Description of the task :: When the line with "The width and height of the screenshot is (469, 2246)." appears below, start repeating lines exactly, and keep going through the line with "This screenshot has width=1280, height=1327."; add nothing outside that span.

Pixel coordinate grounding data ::
--------------------
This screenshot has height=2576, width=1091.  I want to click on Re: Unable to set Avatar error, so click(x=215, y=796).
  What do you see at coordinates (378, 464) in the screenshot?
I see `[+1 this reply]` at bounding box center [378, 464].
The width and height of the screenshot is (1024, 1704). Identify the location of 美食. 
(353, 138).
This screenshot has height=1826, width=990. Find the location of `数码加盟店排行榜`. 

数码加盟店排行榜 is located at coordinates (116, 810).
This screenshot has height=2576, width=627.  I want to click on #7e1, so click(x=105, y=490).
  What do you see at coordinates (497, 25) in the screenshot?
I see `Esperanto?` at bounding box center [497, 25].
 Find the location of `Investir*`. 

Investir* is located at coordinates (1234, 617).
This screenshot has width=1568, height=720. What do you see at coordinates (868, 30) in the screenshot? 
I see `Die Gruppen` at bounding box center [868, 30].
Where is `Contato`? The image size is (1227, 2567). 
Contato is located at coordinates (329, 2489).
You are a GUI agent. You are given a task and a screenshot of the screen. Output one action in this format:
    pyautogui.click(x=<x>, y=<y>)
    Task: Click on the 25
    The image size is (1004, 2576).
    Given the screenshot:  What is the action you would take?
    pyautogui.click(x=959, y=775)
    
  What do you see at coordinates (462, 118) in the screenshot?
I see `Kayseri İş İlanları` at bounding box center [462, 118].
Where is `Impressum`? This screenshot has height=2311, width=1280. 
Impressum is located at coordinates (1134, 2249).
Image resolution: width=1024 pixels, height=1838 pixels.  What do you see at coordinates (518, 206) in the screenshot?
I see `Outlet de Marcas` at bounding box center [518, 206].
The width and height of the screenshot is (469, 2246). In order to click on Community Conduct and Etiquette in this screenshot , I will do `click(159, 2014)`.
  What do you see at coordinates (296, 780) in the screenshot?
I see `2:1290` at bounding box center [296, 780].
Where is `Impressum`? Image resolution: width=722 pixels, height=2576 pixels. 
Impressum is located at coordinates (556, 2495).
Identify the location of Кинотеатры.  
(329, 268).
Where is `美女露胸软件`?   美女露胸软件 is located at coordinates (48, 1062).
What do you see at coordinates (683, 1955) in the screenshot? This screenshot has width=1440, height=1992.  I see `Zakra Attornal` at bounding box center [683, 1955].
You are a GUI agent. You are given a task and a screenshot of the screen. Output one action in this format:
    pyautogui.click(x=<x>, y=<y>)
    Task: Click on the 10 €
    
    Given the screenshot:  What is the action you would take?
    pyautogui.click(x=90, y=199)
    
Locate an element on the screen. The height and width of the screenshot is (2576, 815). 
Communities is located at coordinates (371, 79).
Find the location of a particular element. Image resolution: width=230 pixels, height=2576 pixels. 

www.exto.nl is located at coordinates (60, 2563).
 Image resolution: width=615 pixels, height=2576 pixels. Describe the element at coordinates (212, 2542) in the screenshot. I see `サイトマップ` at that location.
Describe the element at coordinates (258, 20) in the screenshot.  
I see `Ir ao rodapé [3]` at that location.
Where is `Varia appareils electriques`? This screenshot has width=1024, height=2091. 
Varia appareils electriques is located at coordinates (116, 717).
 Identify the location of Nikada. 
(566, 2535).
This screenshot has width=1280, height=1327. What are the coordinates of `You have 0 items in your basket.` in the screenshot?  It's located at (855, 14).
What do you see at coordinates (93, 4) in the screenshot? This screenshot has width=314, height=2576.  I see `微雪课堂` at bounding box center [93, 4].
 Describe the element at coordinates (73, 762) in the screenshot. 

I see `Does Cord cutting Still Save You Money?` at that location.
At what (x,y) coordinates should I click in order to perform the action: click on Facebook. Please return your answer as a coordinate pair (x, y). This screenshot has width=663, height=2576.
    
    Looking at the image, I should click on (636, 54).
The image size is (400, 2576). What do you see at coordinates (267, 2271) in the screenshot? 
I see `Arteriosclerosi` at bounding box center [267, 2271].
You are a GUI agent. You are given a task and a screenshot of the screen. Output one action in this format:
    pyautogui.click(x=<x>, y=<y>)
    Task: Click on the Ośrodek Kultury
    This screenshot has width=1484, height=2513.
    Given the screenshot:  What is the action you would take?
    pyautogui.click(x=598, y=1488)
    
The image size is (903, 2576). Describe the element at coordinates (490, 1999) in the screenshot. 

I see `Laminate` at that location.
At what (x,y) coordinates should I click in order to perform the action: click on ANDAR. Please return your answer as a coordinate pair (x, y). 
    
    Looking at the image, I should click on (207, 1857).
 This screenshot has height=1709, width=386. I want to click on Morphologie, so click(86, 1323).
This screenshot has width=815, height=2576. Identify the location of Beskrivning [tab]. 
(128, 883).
--------------------
Answer for this exercise ::
The width and height of the screenshot is (469, 2246). In order to click on Community Conduct and Etiquette in this screenshot , I will do `click(159, 2014)`.
  What do you see at coordinates (296, 780) in the screenshot?
I see `2:1290` at bounding box center [296, 780].
Where is `Impressum`? Image resolution: width=722 pixels, height=2576 pixels. 
Impressum is located at coordinates (556, 2495).
Identify the location of Кинотеатры.  
(329, 268).
Where is `美女露胸软件`?   美女露胸软件 is located at coordinates (48, 1062).
What do you see at coordinates (683, 1955) in the screenshot? This screenshot has width=1440, height=1992.  I see `Zakra Attornal` at bounding box center [683, 1955].
You are a GUI agent. You are given a task and a screenshot of the screen. Output one action in this format:
    pyautogui.click(x=<x>, y=<y>)
    Task: Click on the 10 €
    
    Given the screenshot:  What is the action you would take?
    pyautogui.click(x=90, y=199)
    
Locate an element on the screen. The height and width of the screenshot is (2576, 815). 
Communities is located at coordinates (371, 79).
Find the location of a particular element. Image resolution: width=230 pixels, height=2576 pixels. 

www.exto.nl is located at coordinates (60, 2563).
 Image resolution: width=615 pixels, height=2576 pixels. Describe the element at coordinates (212, 2542) in the screenshot. I see `サイトマップ` at that location.
Describe the element at coordinates (258, 20) in the screenshot.  
I see `Ir ao rodapé [3]` at that location.
Where is `Varia appareils electriques`? This screenshot has width=1024, height=2091. 
Varia appareils electriques is located at coordinates (116, 717).
 Identify the location of Nikada. 
(566, 2535).
This screenshot has width=1280, height=1327. What are the coordinates of `You have 0 items in your basket.` in the screenshot?  It's located at (855, 14).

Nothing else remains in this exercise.